Items listed in a dataset
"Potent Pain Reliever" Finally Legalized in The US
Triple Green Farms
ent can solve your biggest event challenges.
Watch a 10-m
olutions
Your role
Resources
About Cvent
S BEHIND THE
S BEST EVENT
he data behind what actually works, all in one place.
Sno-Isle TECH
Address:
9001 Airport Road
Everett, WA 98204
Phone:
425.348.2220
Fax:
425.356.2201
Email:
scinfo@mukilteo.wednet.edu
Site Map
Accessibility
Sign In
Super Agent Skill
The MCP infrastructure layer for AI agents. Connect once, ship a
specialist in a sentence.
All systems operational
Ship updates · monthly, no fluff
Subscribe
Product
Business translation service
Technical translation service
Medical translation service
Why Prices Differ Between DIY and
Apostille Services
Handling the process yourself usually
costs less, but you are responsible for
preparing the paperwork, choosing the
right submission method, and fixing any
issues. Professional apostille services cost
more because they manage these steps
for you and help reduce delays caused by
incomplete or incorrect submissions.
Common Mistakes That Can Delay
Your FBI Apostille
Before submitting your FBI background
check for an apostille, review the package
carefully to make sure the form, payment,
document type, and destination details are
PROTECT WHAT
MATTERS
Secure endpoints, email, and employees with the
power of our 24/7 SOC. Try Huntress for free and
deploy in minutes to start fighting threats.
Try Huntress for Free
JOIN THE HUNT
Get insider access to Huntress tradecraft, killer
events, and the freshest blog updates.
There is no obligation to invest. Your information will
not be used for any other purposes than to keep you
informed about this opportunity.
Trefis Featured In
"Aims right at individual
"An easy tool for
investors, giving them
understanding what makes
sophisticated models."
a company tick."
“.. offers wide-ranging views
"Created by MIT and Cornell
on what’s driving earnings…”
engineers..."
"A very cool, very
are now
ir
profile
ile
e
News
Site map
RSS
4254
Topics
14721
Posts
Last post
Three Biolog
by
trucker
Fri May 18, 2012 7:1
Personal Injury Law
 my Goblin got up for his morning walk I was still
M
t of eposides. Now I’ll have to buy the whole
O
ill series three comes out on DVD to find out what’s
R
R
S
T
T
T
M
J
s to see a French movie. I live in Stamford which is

_TASK GOAL:_ Look through the entries above; find each line with the word "updates" and copy it.

_OUTPUT:_
Ship updates · monthly, no fluff
events, and the freshest blog updates.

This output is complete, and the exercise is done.